In many cases, it forces them to write their contracts with Scottish customers under the more-enlightened (but by no means perfect) English law and submit disputes with those customers to the English courts. If the commission’s recommendations were to be adopted then our law would leapfrog from being worse than English law to being better.

A closely related subject is the Scottish National Investment Bank – a welcome proposal from the Scottish government which is linked to their stated objective of Scotland as “the best country in the world to do business”. Unless this reform proposed by the commission is enacted, the SNIB will be operating with one hand tied behind its back and an opportunity will be missed. And that national objective will be difficult to achieve. The opportunity needs to be taken to move forward this reform in tandem with the introduction of the SNIB.

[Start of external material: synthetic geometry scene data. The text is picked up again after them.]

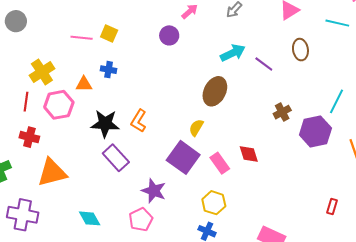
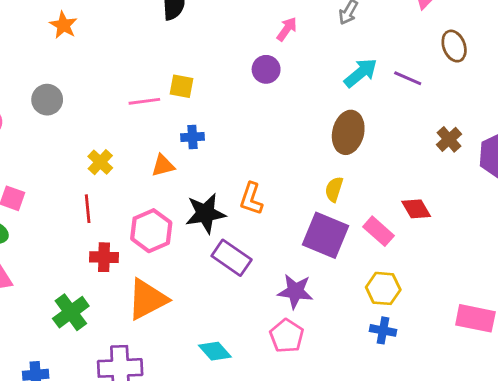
yellow cross: (42, 72) -> (100, 162), size x0.7
pink hexagon: (59, 105) -> (151, 231), moved

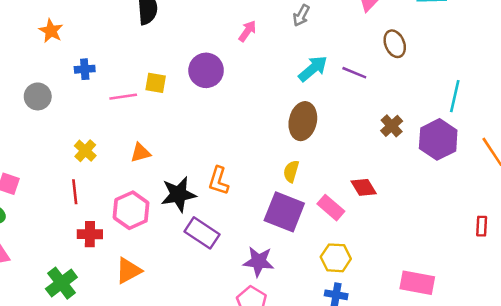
purple circle: (266, 69) -> (206, 70), moved, size x1.4
blue cross: (192, 137) -> (85, 69), moved
orange triangle: (147, 299) -> (128, 271), size x0.7

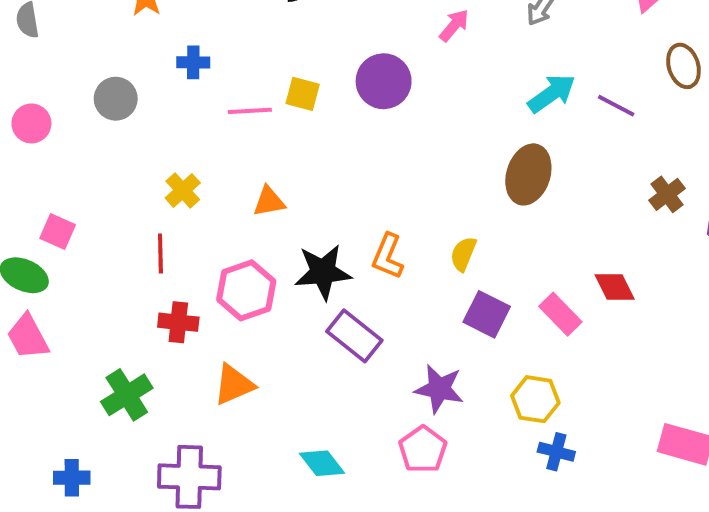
yellow semicircle: (291, 171) -> (463, 254), moved
purple square: (284, 212) -> (487, 314), size x0.7
yellow hexagon: (336, 258) -> (535, 399), moved

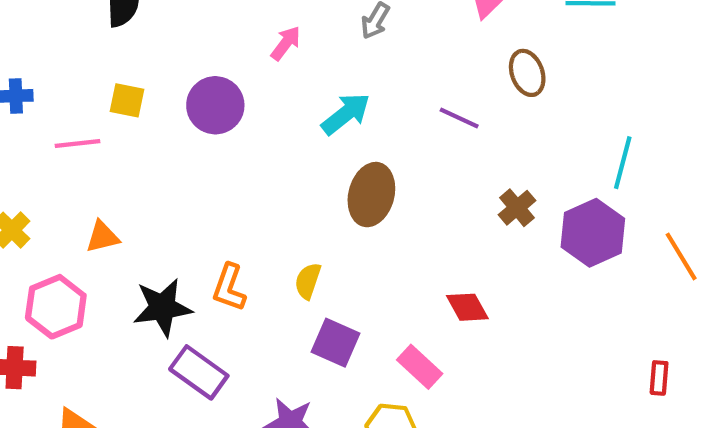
cyan arrow: (552, 93) -> (346, 114), moved
yellow square: (303, 94) -> (127, 100), moved
pink hexagon: (246, 290) -> (56, 307), moved
pink rectangle: (560, 314) -> (420, 367), moved

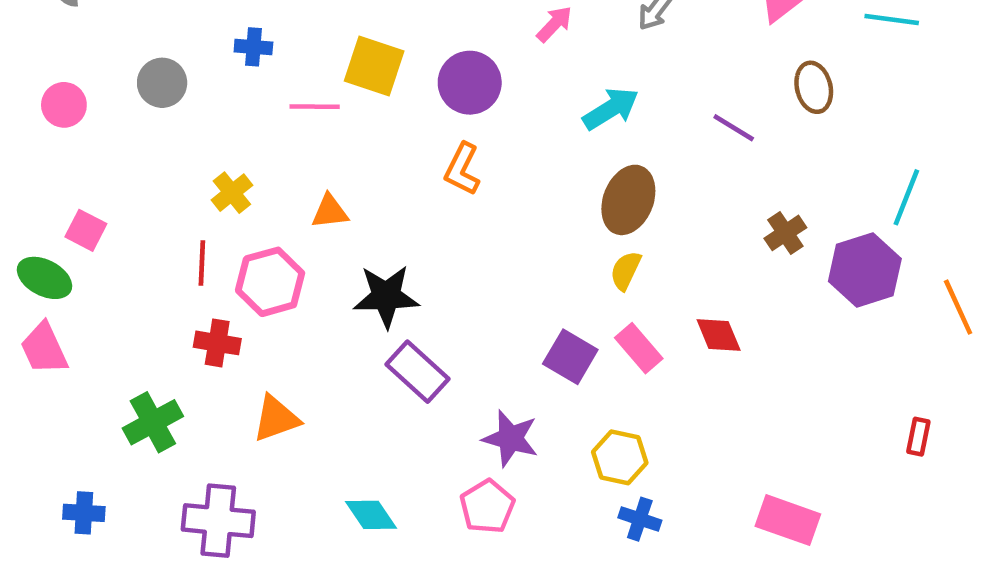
yellow square: (127, 100) -> (374, 66), size x1.5
yellow semicircle: (308, 281) -> (626, 271), moved
orange L-shape: (229, 288) -> (462, 169), moved
pink rectangle: (420, 367) -> (639, 348), moved

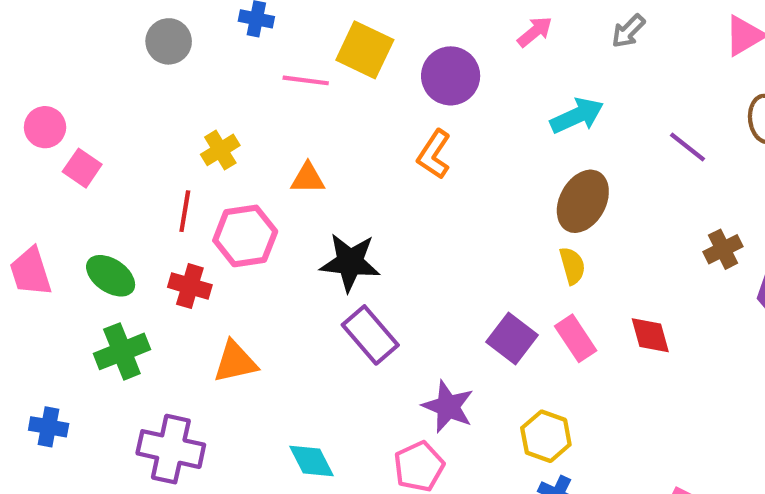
pink circle: (64, 105) -> (45, 127), moved
yellow semicircle: (626, 271) -> (572, 266), turned 132
green ellipse: (45, 278) -> (111, 276), moved

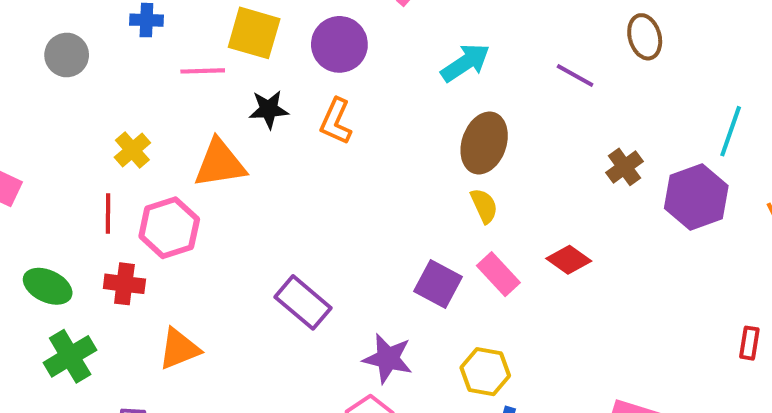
orange triangle: (308, 178) -> (220, 163), size x1.6
black star: (350, 262) -> (269, 109), moved, size x0.7
red diamond: (650, 335) -> (569, 260), turned -30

So, to explain what is meant by “moveable transactions” and what issues are the concern of the commission’s draft legislation. We’re talking principally about the ability of SMEs to raise finance for any asset of a business which is not land and buildings - nowadays, but not historically (hence the problem with the antiquity of our laws), the majority of any business’s assets - for example, trucks, industrial machines, intellectual property, debts due by its creditors.

The commission wants the law reformed so that for the first time in Scotland business can raise the finance it needs to operate and expand by using these assets as backing for that funding. All other developed legal systems have already accommodated this. Only Scotland has not - and lawyers are well-used to the incredulity and lack of respect this causes when dealing with inward investors.

Here are some examples with particular pertinence to Scotland:

  • How to raise finance for intellectual property, e.g. the games industry or technology start-ups. In most start-ups the only asset of their business will be their intellectual property. In England that can be made over in security specifically to a financier but not in Scotland. So, where should a technology start-up be advised to locate its business?
  • Whisky - this is a notoriously difficult asset to raise finance over in Scotland. In Scotland, of all places!
  • Student accommodation - in Scots law it’s hard for a finance company to lend against the future rents which will be received from the students, unlike in England.
  • Renewables - taking security over the wind or wave turbine is for the most part a “moveable transaction”. What about the investment that’s going to be needed in electric car charging-points? How and where is that going to be funded?

Of course, I accept that in some cases there are ways round these problems. But even where they exist - as the Commission point out - they can be expensive, impact on the availability of SME finance, and often depend on a resort to English law and the English courts.

The conclusion is simple. This is a vital area of law for Scottish business and Scots law in this area is not fit for purpose.

Reform is crucial. The Commission has done an excellent job in designing a workable future. The SNIB needs it too. It is supported by the Federation of Small Businesses, the Scotch Whisky Association, the Committee of Scottish Bankers, UK Finance and others. If we are ever to fulfil the national objective of being the best country in the world to do business, the Commission’s proposals need to be brought forward by the Scottish Government as soon as possible.

Bruce Wood: Can Scotland really be the best place to do business?

Bruce Wood CVO is a partner at Morton Fraser. This article first appeared in The Scotsman.